Expectations for tonight’s show are high to say the least; the first date of BFW’s first UK headline tour in four years, and their first on UK soil since the release of their new album ‘Uprising’. Hand-picked local openers Doomed From Day One start off slowly, but really win over the crowd and make plenty of new friends with their take on deathcore, displaying some memorable riffs and breakdowns for a genre that has become somewhat stagnant and overpopulated in recent years.
Silent Screams are next to perform, and the crowd are anything but silent. The centre of the floor is cleared to make room for the two-steppers flailing along to every breakdown. Bassist Tom Craig complains about having a cold, though this doesn’t seem to affect his clean vocals to any noticeable degree. Unfortunately though, the band runs over time, meaning they are unable to play their planned closing song ‘When It Rains’, much to the disappointment of their fans.
Technical problems delay the arrival of Heart Of A Coward, but when things finally get going they more than make up for lost time. The next half an hour or so is a brutal assault on the senses both figuratively and literally, thanks to some over-zealous two-steppers deciding to roundhouse kick their way into the people trying desperately to avoid them. New single ‘Deadweight’ prompts a wave of crowd surfers to appear, one even turning a cartwheel back into the pit from the stage. Seemingly frustrated with the earlier problems and again having to cut their set short, the band seem somewhat relieved as they pack up their equipment.

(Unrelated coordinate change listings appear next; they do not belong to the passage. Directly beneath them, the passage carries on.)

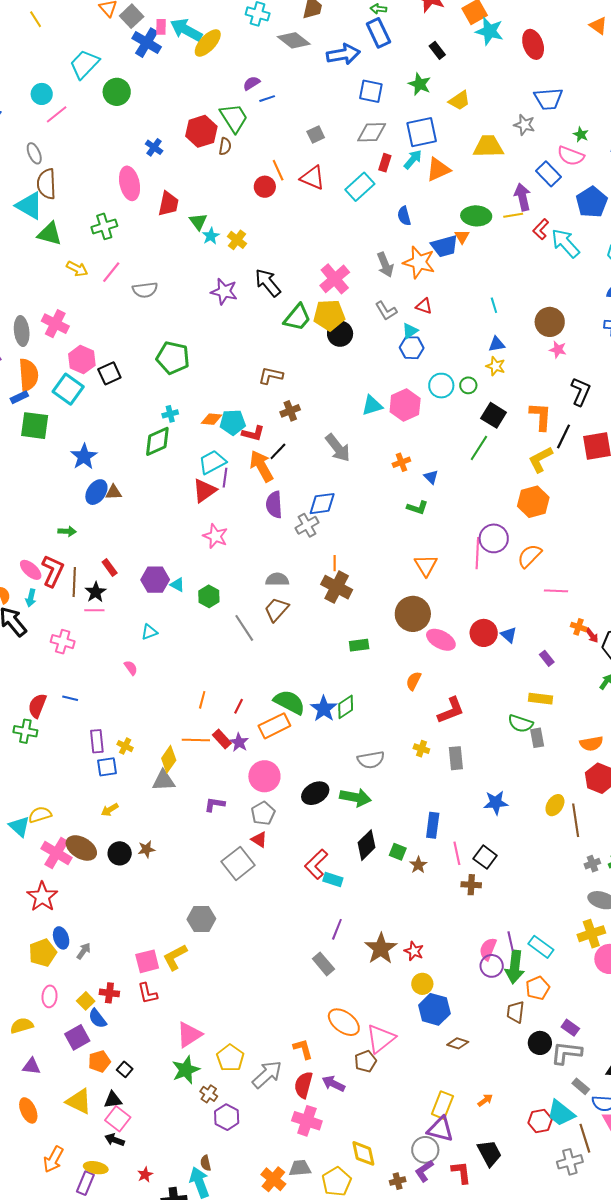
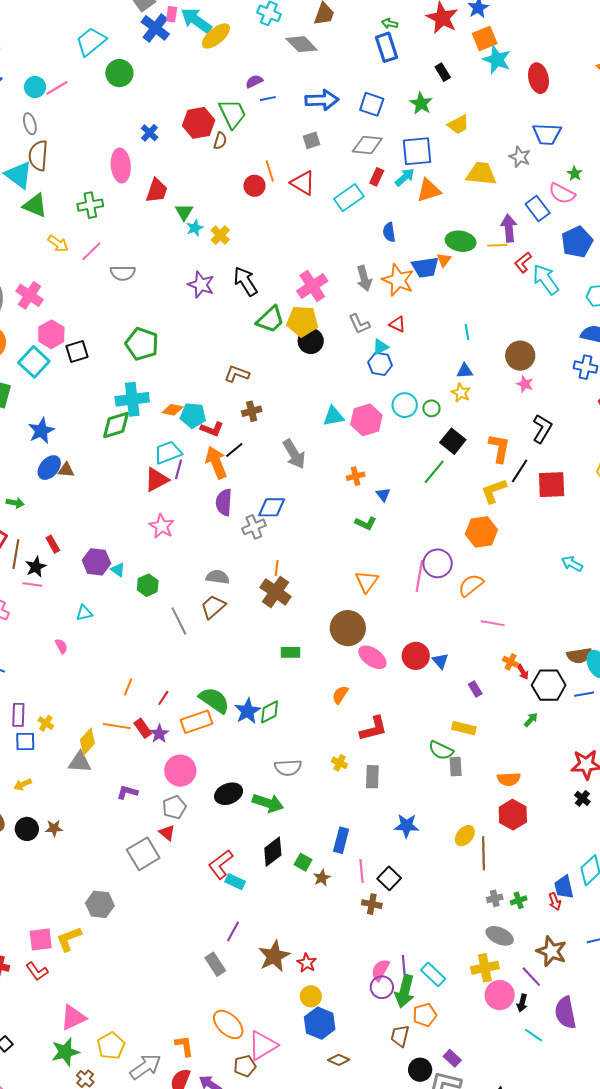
blue arrow: (343, 54) -> (322, 100), moved
cyan circle: (42, 94) -> (35, 87), moved
cyan cross: (170, 414) -> (132, 399), size x2.0
red L-shape: (147, 993) -> (37, 971), turned -30

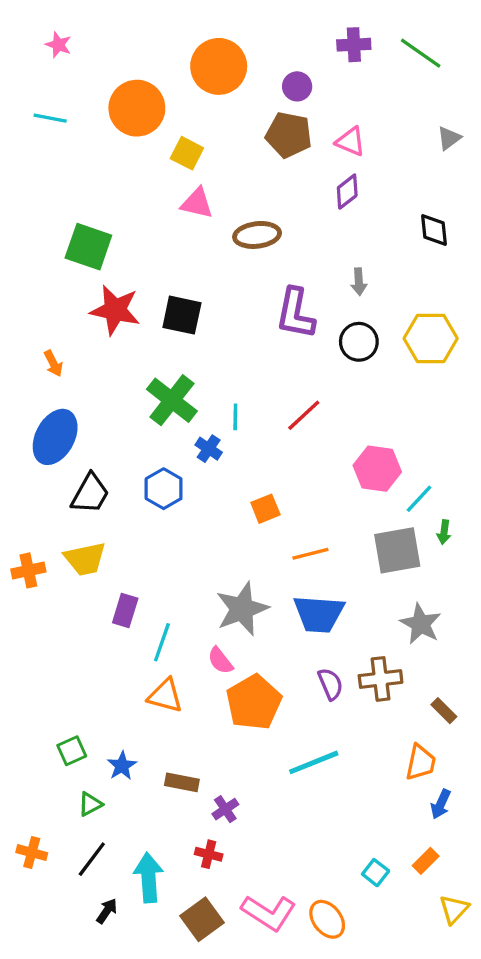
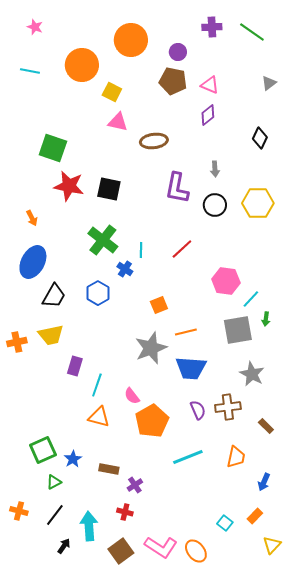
black diamond: (434, 230) -> (260, 138), turned 30
gray star: (242, 609) -> (151, 348), moved
green square: (72, 751) -> (43, 450), size x1.5
orange trapezoid: (421, 762) -> (236, 457), moved

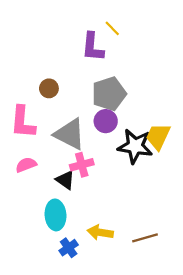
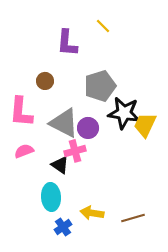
purple L-shape: (93, 47) -> (67, 43), moved
purple circle: (106, 121) -> (88, 128), moved
black star: (135, 146) -> (124, 113), moved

Most of the inconsiderate hardcore kids seem to have (two) stepped aside as BFW hit the stage, leaving room for their devotees to happily bang their heads without fear of it being removed from their necks by a misplaced arm or leg. Vocalist Scott Kennedy regularly thrusts his microphone into the audience, which includes various members of local heroes Bury Tomorrow and Heart In Hand, for them to scream along to every word. Crowd-pleasing favourites such as ‘The Novelist’ and ‘The Healing’ make an appearance, though it is the new songs like ‘It Lives In Me’ and ‘Uprising’ that really shine through. At the conclusion of their set, the sweaty Scotsmen leave the stage, only to be forced back on minutes later by the unrelenting cries of “one more song” from their fans for a genuine, unplanned encore, which Kennedy delivers from the centre of a pit spanning the entire width of the room. If performances of this standard continue, it surely can’t be long until BFW join the likes of Bring Me the Horizon and While She Sleeps in the premier league of modern British metal.